Saturday, July 18, 2015

One Night in San Antonio

This July, I spent a night in San Antonio and treated myself to an evening of touristy things: the River Walk, The Alamo, the Tower of the Americas. San Fernando Cathedral (left) was founded in 1731 and is the oldest continuously functioning religious community in the state of Texas. The Cathedral building has the added distinction of being the oldest standing church building in Texas (~280 years). For almost 95 years, San Fernando served as the church for all of the religious denominations of San Antonio, as the Catholic Church was the only recognized religion of the Spanish and Mexican governments prior to Texas' independence in 1836. When I stopped by in the early evening a mass was going on, so I just snapped a photo of the remains of the Alamo defenders, which were re-interred in the entranceway.

A marble slab to the side reads: "Here lie the remains of Travis, Crockett, Bowie and other Alamo heroes. The Archdiocese of San Antonio erected this memorial May 11 A.D. 1938 R.I.P. Formerly buried in the sanctuary of the old San Fernando Church. Exhumed July 28, 1937. Exposed to public view for a year. Entombed May 11, 1938."

I meandered along the River Walk until I found a likely seafood place for dinner (shrimp and root beer) before setting off on foot to The Alamo.

I arrived shortly before closing time. One's first impression, of course, is how small the compound is now. It used to be much larger. I wandered into the restored shell of the church where the last stand was stood. Inside were glass cases filled with objects: a rifle, a powder horn, a watch, a spoon. The crowd wound single-file through these reliquaries. I don't think they knew why they were there. I didn't understand either, but the guide at the 3-D model was very passionate about the brave resistance the out-numbered band put up, all in the name of freedom! It was a fight they lost, remember.

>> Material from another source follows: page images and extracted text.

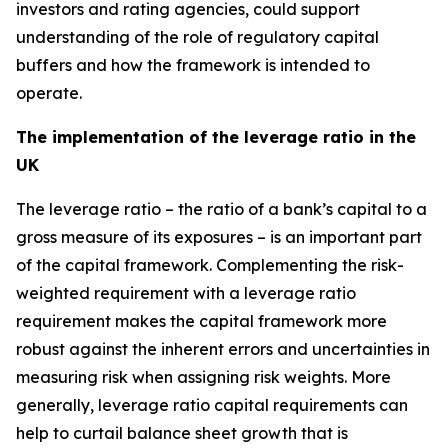
investors and rating agencies, could support
understanding of the role of regulatory capital
buffers and how the framework is intended to
operate.
The implementation of the leverage ratio in the
UK
The leverage ratio – the ratio of a bank’s capital to a
gross measure of its exposures – is an important part
of the capital framework. Complementing the risk-
weighted requirement with a leverage ratio
requirement makes the capital framework more
robust against the inherent errors and uncertainties in
measuring risk when assigning risk weights. More
generally, leverage ratio capital requirements can
help to curtail balance sheet growth that is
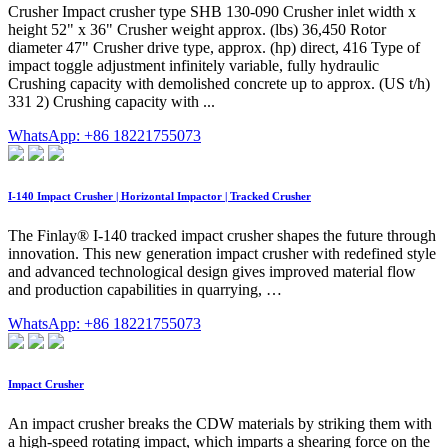
Crusher Impact crusher type SHB 130-090 Crusher inlet width x
height 52" x 36" Crusher weight approx. (lbs) 36,450 Rotor
diameter 47" Crusher drive type, approx. (hp) direct, 416 Type of
impact toggle adjustment infinitely variable, fully hydraulic
Crushing capacity with demolished concrete up to approx. (US t/h)
331 2) Crushing capacity with ...
WhatsApp: +86 18221755073
I-140 Impact Crusher | Horizontal Impactor | Tracked Crusher
The Finlay® I-140 tracked impact crusher shapes the future through
innovation. This new generation impact crusher with redefined style
and advanced technological design gives improved material flow
and production capabilities in quarrying, …
WhatsApp: +86 18221755073
Impact Crusher
An impact crusher breaks the CDW materials by striking them with
a high-speed rotating impact, which imparts a shearing force on the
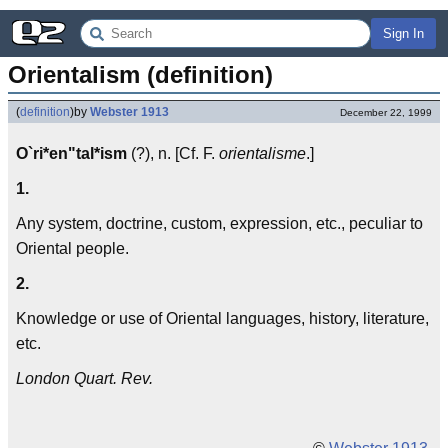
Sign In
Orientalism (definition)
(
definition
)
by
Webster 1913
December 22, 1999
O`ri*en"tal*ism
(?), n. [Cf. F.
orientalisme
.]
1.
Any system, doctrine, custom, expression, etc., peculiar to
Oriental people.
2.
Knowledge or use of Oriental languages, history, literature,
etc.
London Quart. Rev.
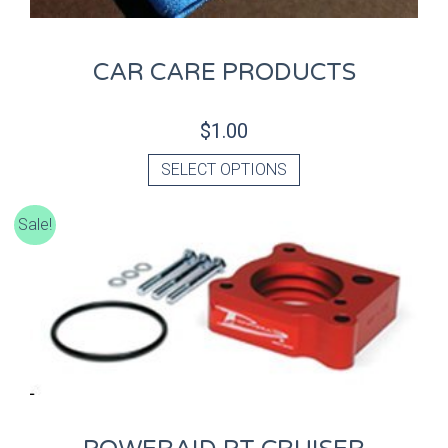
CAR CARE PRODUCTS
$
1.00
SELECT OPTIONS
Sale!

Freedom from what? I circled the gardens outside the church and nearly turned to leave, when I noticed a long low barracks building, now a museum. I had just missed the last film showing of the day, but the exhibits explained, in impressive detail, the history of the Texas Revolution (1835-1836): how the Mexican government had invited Americans to populate the area, and then how the immigrants revolted against the increasingly centralist government in Mexico City. The revolutionaries disagreed amongst themselves whether they should return to the more federalist Mexican Constitution of 1824 or break away entirely. With the help of enthusiastic fighters from north of the border, The Republic of Texas was finally declared in 1836. Mexico refused to recognize the rogue nation, and its annexation to the United States in 1845 precipitated the Mexican-American War (1846-1848).

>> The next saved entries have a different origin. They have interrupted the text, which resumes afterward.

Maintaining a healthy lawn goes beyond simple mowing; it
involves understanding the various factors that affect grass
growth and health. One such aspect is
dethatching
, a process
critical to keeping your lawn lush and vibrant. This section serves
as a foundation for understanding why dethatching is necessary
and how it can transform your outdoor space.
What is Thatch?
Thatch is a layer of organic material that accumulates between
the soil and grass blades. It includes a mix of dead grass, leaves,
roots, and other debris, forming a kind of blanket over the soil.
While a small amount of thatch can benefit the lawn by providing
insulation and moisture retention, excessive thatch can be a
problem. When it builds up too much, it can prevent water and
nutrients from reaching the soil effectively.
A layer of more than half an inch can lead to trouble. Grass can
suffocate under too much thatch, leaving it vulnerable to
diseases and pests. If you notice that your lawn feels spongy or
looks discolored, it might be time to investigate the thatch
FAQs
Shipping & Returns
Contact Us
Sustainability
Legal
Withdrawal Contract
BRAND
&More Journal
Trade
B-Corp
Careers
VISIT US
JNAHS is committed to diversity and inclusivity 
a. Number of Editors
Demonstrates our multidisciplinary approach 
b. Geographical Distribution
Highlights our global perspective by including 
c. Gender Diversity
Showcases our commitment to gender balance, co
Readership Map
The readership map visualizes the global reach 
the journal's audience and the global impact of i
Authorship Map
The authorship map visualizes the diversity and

The 750-foot-tall (above right) Tower of the Americas was built in 1966. It has a glass elevator to an observation deck with a museum of Texas history as well as a 3D movie show about Texas, complete with special effects and fancy moving theater seats. My favorite part was the video that played outside the theater, describing the eight geographical regions of the state: Gulf Coast, South Texas Plains, Big Bend, Panhandle, Hill Country, Prairies and Lakes, and Pineywoods. My least favorite part was the thing that whipped between our ankles like a rattlesnake!

1 comment:

  1. Well I can definitely write the Tower off my list if they're approximating a rattlesnake!